Colby: I woke up one morning a few years back with a strange tale in my head about a king who was obsessed with the number 5. One day he grows a 6th finger and freaks out. About a year or more ago, we dug up this old poem and Josh and I sat down to figure out how to make it happen. We have always been inspired by mid-century children’s book illustrators and we thought this was our chance to take a stab at it. We teamed up with Rachel Roellke Coddington to write the poem out into a short story for a kid’s book and she did an incredible job. Josh and I are by no means writers, so it was nice to rely on someone to take that off our hands.

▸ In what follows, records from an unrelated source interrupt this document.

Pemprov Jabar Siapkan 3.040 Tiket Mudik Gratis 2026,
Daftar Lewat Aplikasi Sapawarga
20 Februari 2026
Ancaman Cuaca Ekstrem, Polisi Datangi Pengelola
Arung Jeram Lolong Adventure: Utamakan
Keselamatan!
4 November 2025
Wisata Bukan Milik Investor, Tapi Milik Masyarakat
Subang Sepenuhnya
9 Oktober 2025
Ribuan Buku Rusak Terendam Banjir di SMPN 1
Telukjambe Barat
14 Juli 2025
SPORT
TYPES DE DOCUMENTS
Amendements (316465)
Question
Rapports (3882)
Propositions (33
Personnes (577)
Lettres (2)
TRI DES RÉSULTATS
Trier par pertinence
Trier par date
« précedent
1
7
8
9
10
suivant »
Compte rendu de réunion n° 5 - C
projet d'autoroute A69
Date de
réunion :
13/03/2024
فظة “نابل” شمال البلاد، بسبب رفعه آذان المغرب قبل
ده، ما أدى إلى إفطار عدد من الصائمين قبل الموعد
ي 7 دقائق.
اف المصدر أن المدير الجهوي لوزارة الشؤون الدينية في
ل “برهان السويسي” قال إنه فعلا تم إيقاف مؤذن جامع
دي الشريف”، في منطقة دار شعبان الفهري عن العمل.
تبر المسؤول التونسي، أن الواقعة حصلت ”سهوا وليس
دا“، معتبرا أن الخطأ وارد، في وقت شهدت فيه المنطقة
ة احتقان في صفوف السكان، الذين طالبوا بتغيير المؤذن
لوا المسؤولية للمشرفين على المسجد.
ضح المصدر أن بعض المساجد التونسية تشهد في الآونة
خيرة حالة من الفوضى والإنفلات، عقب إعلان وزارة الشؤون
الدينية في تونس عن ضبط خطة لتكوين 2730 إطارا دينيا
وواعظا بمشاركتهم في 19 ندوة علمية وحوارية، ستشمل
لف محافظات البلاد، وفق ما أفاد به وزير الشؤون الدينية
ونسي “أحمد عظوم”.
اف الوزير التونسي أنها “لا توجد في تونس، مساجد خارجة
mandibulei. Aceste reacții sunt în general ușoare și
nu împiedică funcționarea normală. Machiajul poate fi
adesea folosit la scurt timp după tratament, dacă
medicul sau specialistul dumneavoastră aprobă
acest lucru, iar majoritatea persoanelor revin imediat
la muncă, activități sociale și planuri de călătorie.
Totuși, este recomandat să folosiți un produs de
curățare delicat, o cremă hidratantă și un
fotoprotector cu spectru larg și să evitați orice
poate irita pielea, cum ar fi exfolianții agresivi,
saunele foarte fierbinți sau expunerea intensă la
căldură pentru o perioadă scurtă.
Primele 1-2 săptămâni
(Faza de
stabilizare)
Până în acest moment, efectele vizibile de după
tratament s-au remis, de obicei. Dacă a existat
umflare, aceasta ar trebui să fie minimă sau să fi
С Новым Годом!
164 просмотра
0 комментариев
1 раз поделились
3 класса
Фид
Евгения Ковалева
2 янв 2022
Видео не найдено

The original ending in the short poem was that he basically said “screw this I am a lazy king let’s just stick with the number 6 now”. However, after talking with some professionals in the field of psychology, they recommended that instead of him just getting crazier, he would relinquish his obsession with the number 5 and move on with his life. I think this ending is much better, especially for a reader with obsessive compulsive disorder (which the King has), to show them that there’s light at the end of the tunnel.
We decided to self-publish the book for creative control and to actually get the thing made. We spoke with a publisher before deciding this and it sounded like we were going to have to change a lot of the book and it might not see the light of day for years. So, we put the project up on Kickstarter.com and raised $8,000 to pay for the printing of the book. We offered donators unique rewards that they’d only get through donating (like plush dolls, sketches from the book, and more). The project was a huge success and we only have a few hundred books left from our initial run. Self-publishing our first title was an incredible experience and I’d recommend it to everyone interested in putting their work out there. It has given us a printed example to hand to a publisher as to our abilities in that part of the art world and it has landed us a few illustration gigs from publishers. “The King’s 6th Finger” will also be published by Gingko Press in hardbound Fall 2011.
Josh: The main thing we took from it was to always finish what you start. So many side projects begin, lose steam and disappear. We got a lot of satisfaction out of finishing such a huge project and it keeps rewarding us.
Do you have any upcoming shows, that you would like to tell us about?
Josh: We are returning to Subtext Gallery in San Diego during December for a solo show called “Shapes & Smiles”. It’s going to explore everything that makes us happy and it will hopefully be a big body of work. We’ve been gathering ideas in our sketchbooks since the start of the year for pieces we want to include and all of the work will start within the next month or so. We want to do this show at Subtext because it’s where we had our first solo show and those guys have been great to us over the course of our careers and have given us a lot of opportunities.
We are also in talks of doing something at Land Gallery(Portland) in 2012. We really love their space and hope to work something out in there.